A entidade reforça a importância de iniciativas voltadas ao acolhimento, ao bem-estar e à proteção da maternidade e informa ainda que aguarda a publicação do acórdão para analisar integralmente os detalhes da decisão e orientar os empreendimentos associados sobre os próximos passos e o prazo de adaptação previsto pelo STF”.
Dúvidas práticas após decisão
Para Taunai Moreira, do escritório Bruno Boris Advogados, o entendimento do STF cria impactos operacionais, econômicos e trabalhistas para os shopping centers. O especialista afirma que a Corte não definiu critérios mínimos para implantação das estruturas, como metragem dos espaços, quantidade de profissionais necessários ou forma de cálculo das trabalhadoras que acionam a obrigação prevista na CLT.
Segundo ele, as administradoras precisarão adaptar espaços físicos e criar uma estrutura permanente para funcionamento das áreas de amamentação. O advogado também aponta preocupação com os custos de implementação e manutenção, além da possibilidade de disputas entre administradoras e lojistas sobre o rateio das despesas.

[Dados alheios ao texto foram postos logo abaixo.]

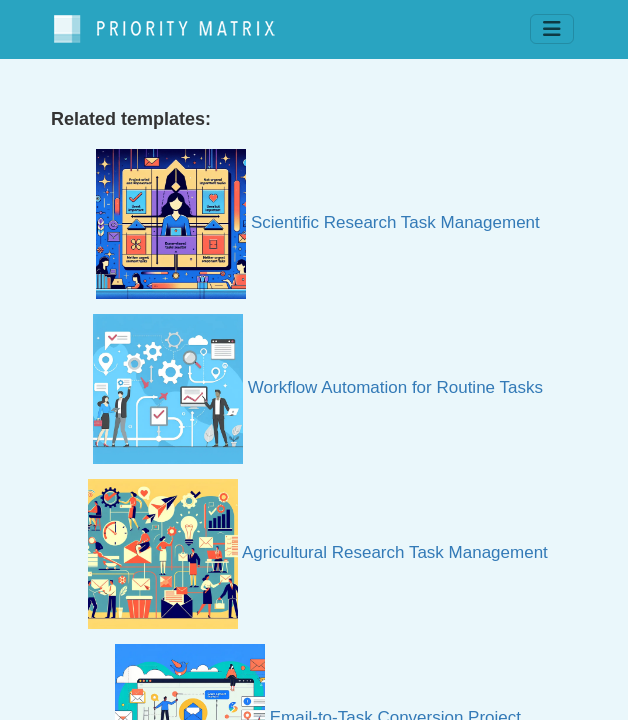 The image size is (628, 720). What do you see at coordinates (318, 222) in the screenshot?
I see `Scientific Research Task Management` at bounding box center [318, 222]. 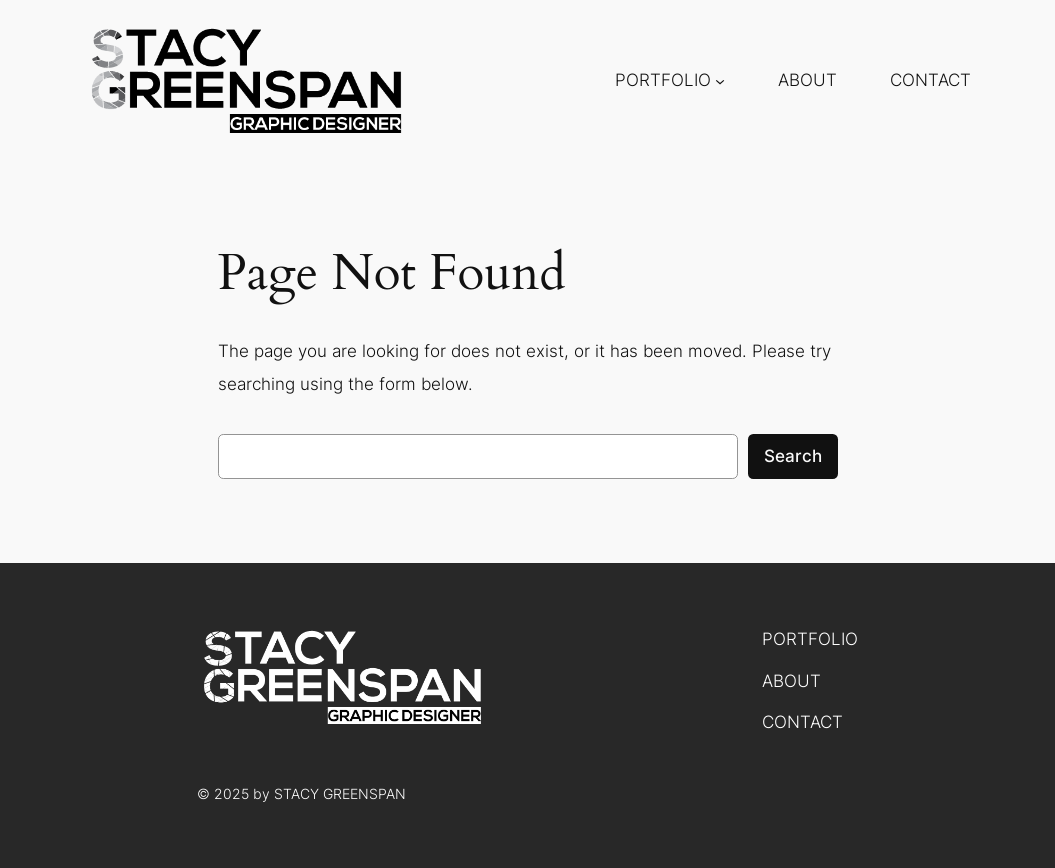  I want to click on [PORTFOLIO submenu], so click(720, 81).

“A decisão do STF no ARE 1562586, embora amparada em princípios constitucionais relevantes, impõe ao setor de shopping centers um ônus cuja extensão prática ainda não foi adequadamente dimensionada pela Corte”, pontua.
Taunai também avalia que o descumprimento da medida pode resultar em autuações fiscais, ações civis públicas e pedidos de indenização por dano moral coletivo. Para ele, a omissão dos empreendimentos poderá ser interpretada como discriminação indireta à maternidade. Ainda, explica que a decisão ocorre em meio a um momento de reorganização operacional do setor, especialmente diante de discussões envolvendo mudanças em jornadas de trabalho e escalas. Os administradores devem iniciar imediatamente estudos de viabilidade e revisão dos contratos de locação para definir a participação financeira dos lojistas nas novas exigências.
A advogada Ana Carolina Silva, do DDSA Advogados, afirma que a consequência prática é que as administradoras passam a assumir os custos de instalação e manutenção dos espaços de amamentação, mesmo sem serem empregadoras diretas das trabalhadoras das lojas. Ana também avalia que os lojistas ficam, em princípio, desobrigados da implementação direta dessas estruturas, embora a decisão possa gerar efeitos futuros na relação comercial entre eles e as administradoras. O ponto central da decisão foi reconhecer que as administradoras detêm controle e gestão das áreas comuns dos empreendimentos.
“A decisão do STF adota uma interpretação mais ampla do conceito de ‘estabelecimento’ previsto na CLT para reconhecer que, no modelo dos shopping centers, cabe à administradora, e não a cada lojista individualmente, viabilizar o espaço de amamentação exigido pelo art. 389, §1º, da CLT”, afirma.
Para a advogada, o entendimento firmado pelo Supremo poderá servir de referência para discussões semelhantes em outros modelos empresariais que compartilham estruturas coletivas, como condomínios logísticos e parques industriais.